:: RECORDED INFORMATION

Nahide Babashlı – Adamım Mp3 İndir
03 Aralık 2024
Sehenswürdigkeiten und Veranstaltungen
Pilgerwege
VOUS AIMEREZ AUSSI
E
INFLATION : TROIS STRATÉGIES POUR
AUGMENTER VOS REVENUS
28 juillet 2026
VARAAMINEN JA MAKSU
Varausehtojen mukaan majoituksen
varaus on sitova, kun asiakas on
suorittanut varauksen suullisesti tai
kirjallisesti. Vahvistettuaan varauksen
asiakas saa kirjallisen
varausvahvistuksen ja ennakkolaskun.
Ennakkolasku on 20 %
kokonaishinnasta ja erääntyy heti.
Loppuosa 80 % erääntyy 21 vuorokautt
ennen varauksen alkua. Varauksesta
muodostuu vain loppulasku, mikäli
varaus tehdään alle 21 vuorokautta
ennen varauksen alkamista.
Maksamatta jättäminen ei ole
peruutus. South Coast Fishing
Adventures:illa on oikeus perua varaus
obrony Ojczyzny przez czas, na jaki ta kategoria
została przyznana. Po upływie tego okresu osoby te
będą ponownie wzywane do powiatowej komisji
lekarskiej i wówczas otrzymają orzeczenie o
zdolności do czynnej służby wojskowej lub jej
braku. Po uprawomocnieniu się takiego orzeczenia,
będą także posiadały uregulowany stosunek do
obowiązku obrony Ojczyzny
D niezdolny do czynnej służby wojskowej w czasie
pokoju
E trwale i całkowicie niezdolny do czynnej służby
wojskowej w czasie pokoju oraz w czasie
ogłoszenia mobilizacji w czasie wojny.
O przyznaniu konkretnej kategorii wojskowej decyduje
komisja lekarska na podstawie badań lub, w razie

::::
:: RECORDED INFORMATION

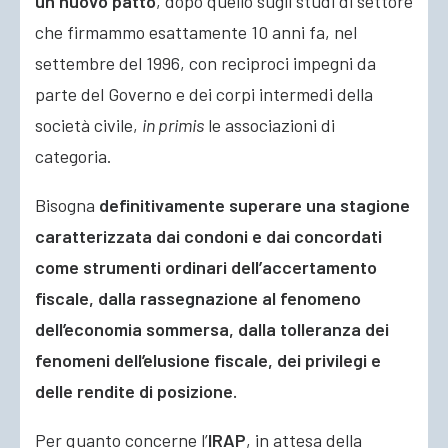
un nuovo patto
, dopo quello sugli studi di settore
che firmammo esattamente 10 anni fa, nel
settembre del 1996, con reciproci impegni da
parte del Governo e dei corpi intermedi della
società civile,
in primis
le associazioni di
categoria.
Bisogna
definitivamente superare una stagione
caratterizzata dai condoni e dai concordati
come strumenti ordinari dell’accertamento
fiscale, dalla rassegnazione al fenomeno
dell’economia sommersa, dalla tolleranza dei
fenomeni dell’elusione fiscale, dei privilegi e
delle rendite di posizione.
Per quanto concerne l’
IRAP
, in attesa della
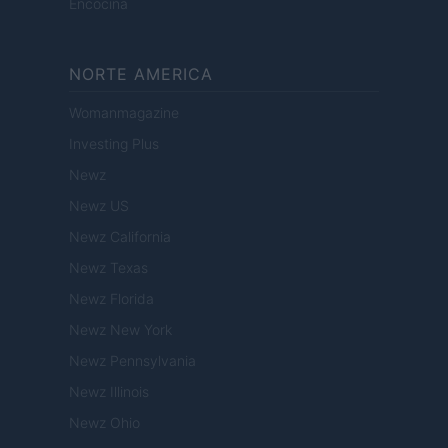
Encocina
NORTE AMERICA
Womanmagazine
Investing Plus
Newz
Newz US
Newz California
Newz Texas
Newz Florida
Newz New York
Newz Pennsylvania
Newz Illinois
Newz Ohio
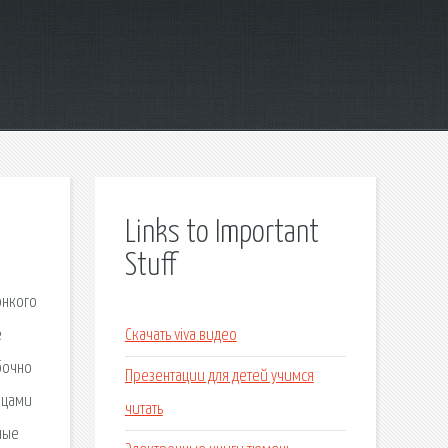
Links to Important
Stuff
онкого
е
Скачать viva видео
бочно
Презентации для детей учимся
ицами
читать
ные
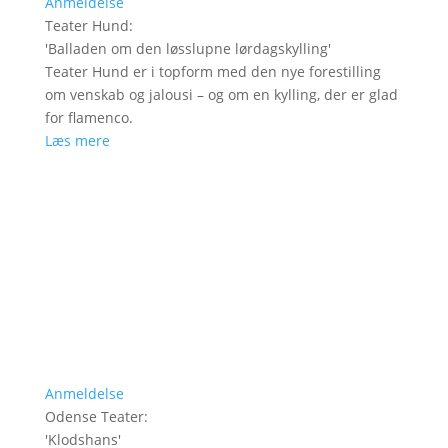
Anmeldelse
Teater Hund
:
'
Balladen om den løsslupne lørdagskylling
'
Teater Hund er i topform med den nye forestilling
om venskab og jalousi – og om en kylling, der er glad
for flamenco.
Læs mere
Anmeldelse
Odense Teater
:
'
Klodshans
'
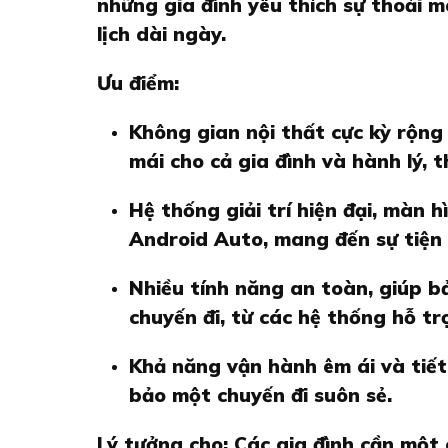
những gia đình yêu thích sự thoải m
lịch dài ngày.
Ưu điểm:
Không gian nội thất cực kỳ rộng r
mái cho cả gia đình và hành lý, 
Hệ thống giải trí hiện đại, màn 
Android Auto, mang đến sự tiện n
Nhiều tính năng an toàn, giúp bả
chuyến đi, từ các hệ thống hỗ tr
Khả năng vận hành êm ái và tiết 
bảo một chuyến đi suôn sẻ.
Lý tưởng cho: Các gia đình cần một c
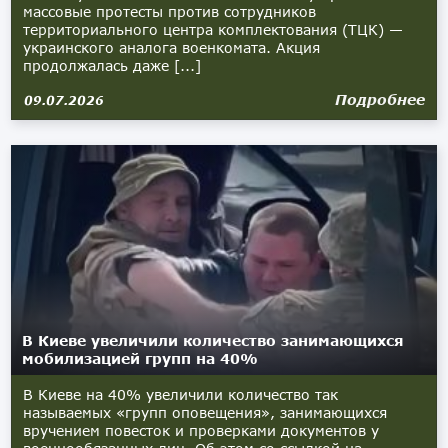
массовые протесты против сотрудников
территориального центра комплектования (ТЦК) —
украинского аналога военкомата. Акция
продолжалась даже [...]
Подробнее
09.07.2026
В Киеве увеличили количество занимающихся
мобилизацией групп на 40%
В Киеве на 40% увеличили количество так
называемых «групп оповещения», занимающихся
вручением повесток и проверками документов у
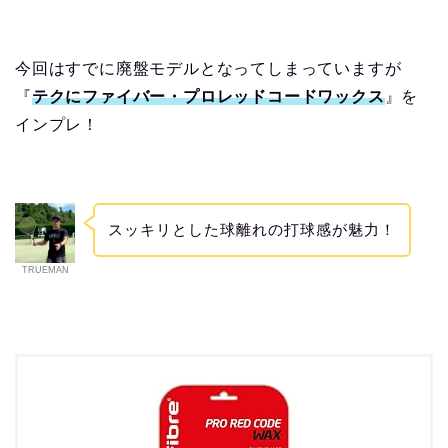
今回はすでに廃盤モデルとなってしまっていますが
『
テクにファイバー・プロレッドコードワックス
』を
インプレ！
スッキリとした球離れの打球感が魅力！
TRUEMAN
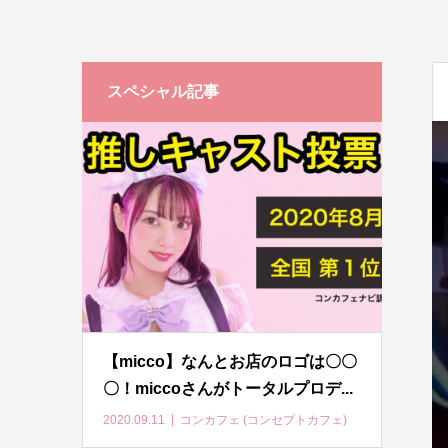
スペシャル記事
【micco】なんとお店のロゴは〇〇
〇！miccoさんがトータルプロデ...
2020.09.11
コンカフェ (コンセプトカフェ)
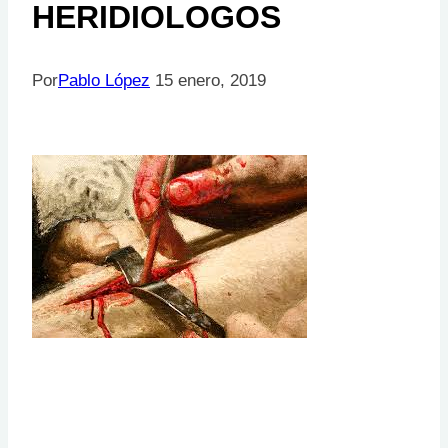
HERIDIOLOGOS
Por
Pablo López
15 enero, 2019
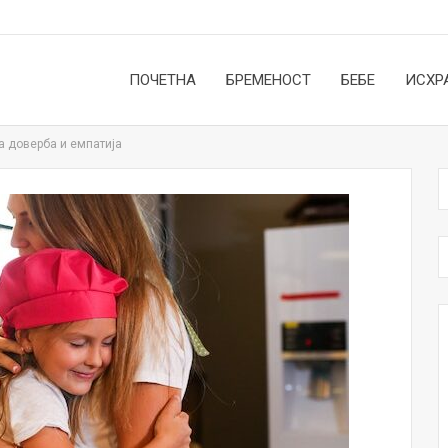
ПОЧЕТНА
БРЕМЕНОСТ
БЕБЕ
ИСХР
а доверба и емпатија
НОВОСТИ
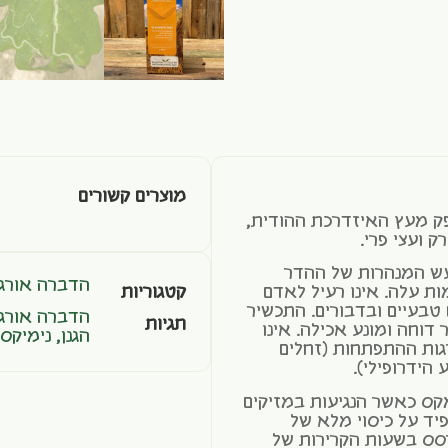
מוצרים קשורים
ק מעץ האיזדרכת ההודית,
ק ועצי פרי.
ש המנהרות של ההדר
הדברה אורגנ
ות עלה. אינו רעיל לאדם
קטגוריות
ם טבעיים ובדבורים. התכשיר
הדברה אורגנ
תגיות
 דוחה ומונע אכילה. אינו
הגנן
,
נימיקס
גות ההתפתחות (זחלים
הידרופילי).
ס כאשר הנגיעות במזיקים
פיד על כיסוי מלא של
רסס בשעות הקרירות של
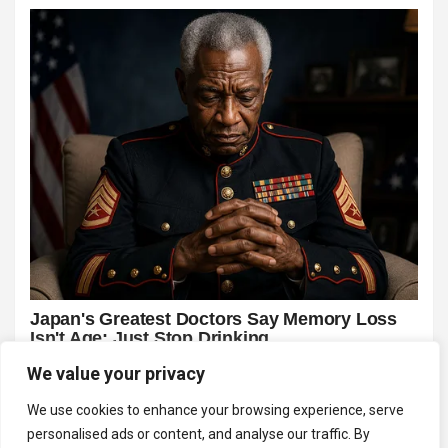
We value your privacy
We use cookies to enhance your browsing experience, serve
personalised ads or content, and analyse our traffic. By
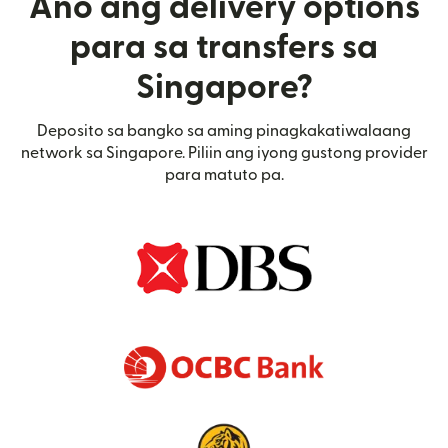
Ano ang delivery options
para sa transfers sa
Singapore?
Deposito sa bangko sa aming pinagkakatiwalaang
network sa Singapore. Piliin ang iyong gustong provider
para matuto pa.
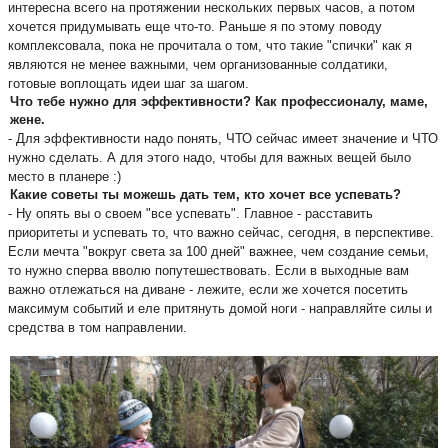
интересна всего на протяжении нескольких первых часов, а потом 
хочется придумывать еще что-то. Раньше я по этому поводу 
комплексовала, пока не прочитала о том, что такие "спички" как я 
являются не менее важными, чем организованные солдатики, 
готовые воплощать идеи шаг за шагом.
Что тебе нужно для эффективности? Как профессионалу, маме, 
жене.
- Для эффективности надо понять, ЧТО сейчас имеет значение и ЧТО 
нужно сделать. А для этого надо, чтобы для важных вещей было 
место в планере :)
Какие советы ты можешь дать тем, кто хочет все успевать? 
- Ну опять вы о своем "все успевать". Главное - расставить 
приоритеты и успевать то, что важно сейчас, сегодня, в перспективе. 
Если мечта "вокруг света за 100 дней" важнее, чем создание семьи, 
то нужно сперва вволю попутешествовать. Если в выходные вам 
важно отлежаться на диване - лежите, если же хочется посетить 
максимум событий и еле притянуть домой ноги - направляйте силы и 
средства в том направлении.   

::::
:: RECORDED INFORMATION

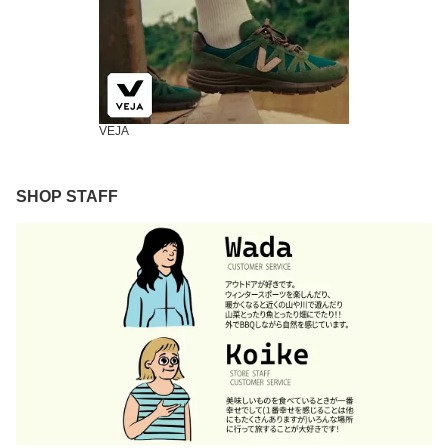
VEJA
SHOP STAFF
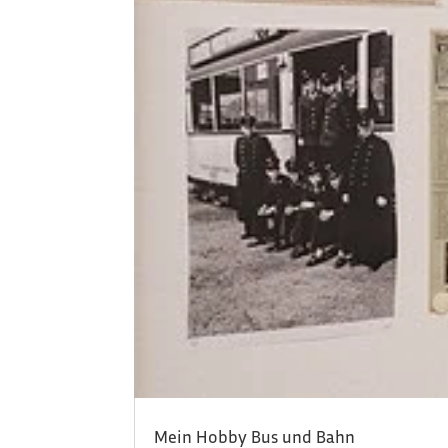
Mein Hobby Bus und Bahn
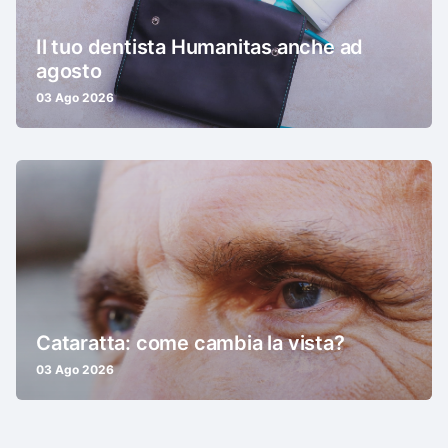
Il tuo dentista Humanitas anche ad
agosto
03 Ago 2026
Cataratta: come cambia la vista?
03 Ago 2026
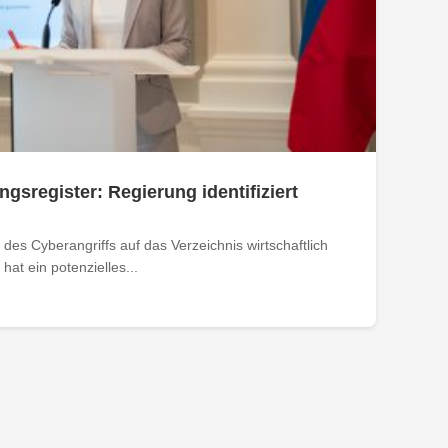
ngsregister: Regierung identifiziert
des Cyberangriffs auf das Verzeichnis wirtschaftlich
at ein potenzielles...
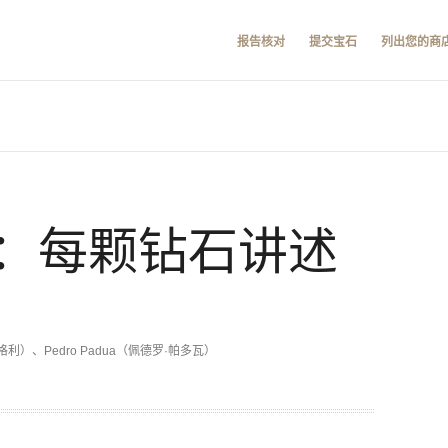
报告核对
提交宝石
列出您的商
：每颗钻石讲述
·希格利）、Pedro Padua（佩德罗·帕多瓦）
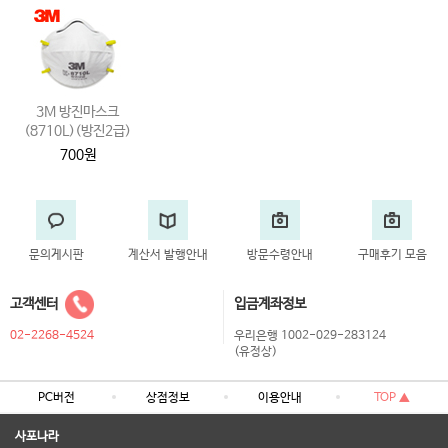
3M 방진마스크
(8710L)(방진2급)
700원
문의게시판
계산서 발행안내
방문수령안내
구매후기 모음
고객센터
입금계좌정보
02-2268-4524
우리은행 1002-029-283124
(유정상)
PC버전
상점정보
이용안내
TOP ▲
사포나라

::::

### [TASK STATEMENT]
Search the data for the word "Ojczyzny" and report how many lines include it, with the number alone.

### [FINAL ANSWER]
2